Monday, 9 November 2020

St. Augustine, FL

St.  Augustine Lighthouse & Maritime Museum

2nd St Augustine Lighthouse


The original lighthouse was washed out to sea in 1868 along with 1/2 mile of beach for 2 miles.

The black and white stripes and red top let sailors know they are off St. Augustine.  It's called a daymark and each lighthouse is unique so sailors can tell them apart.  No other lighthouse has this color scheme.

The lighthouse is 165' tall and has 219 steps to the observation deck. It was first lit in 1874.




The keepers house had up to 3 lighthouse keepers and their families that lived in the home.  It housed up to 15 people at any given time.  

This is the original keepers house that was gutted by fire in the 1970s and restored.


Augustin Fresnel, a French physicist/mathematician, developed a lens system in the early 19th century to redirect more light from a light source than ever before. His invention, called the Fresnel lens, redirects more light than the previous mirror-based devices.

The Fresnel lens includes prisms above and below the light source, which redirect the light that would be lost into the sky or down into the base of the lighthouse, straight out to the horizon. The rays leave the lighthouse in parallel lines, eliminating diffusion and magnifying the light source out to the horizon, often 20 to 30 miles away depending on the height of the lighthouse tower.

In 1874, when first installed, a clockwork mechanism rotated the lens once every nine minutes, displaying a flash every three minutes. Today, with an electric motor, these flashes appear every 30 seconds.

The St. Augustine lighthouse Fresnel lens is still turning, sending  light 20 miles out to sea. 

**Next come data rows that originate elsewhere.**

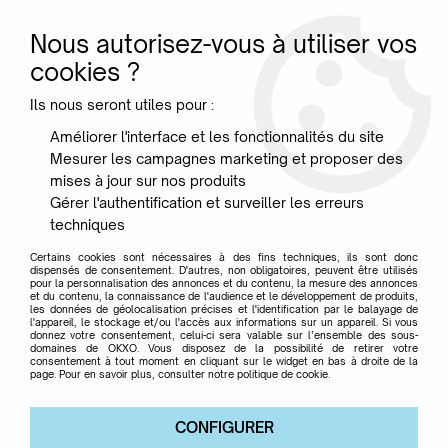
Nous autorisez-vous à utiliser vos
0
cookies ?
Ils nous seront utiles pour :
Accueil
>
Marque
>
TRABALDO
Améliorer l'interface et les fonctionnalités du site
Mesurer les campagnes marketing et proposer des
TRABALDO
mises à jour sur nos produits
Gérer l'authentification et surveiller les erreurs
techniques
Certains cookies sont nécessaires à des fins techniques, ils sont donc
dispensés de consentement. D'autres, non obligatoires, peuvent être utilisés
pour la personnalisation des annonces et du contenu, la mesure des annonces
TRIER & FILTRER
et du contenu, la connaissance de l'audience et le développement de produits,
les données de géolocalisation précises et l'identification par le balayage de
l'appareil, le stockage et/ou l'accès aux informations sur un appareil. Si vous
donnez votre consentement, celui-ci sera valable sur l’ensemble des sous-
domaines de OKXO. Vous disposez de la possibilité de retirer votre
3 articles sur
3
consentement à tout moment en cliquant sur le widget en bas à droite de la
page. Pour en savoir plus, consulter notre politique de cookie.
CONFIGURER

I personally think these Fresnel lenses are beautiful pieces of art.

What do you think?

Here's an interesting World War II fact that President Franklin Roosevelt attempted to keep secret about the threat to America.  Only six hours after the attack on Pearl Harbor, Hi on December 7, 1941, Hitler sent six U-boats from a port in occupied France to attack the east cost of the US. 

On April 11, 1942 the tanker SS Gulfamerica was hit by torpedoes as it pushed past Jacksonville Beach on the way to NYC with a load of furnace oil.

A coastal blackout was issued following the attack to decrease the ability of Nazi U-boat Captains to target allied ships silhouetted against coastal lights.  The lights went out for three miles in-land.

Did you know that in Florida waters alone, 24 ships were sunk by U-boats? 

Nazi agents also landed a rubber boat on Ponte Vedra Beach on June 17, 1942. Four Germans came ashore with orders to harm American infrastructure and utilities. The FBI captured them and they quickly faced the death penalty.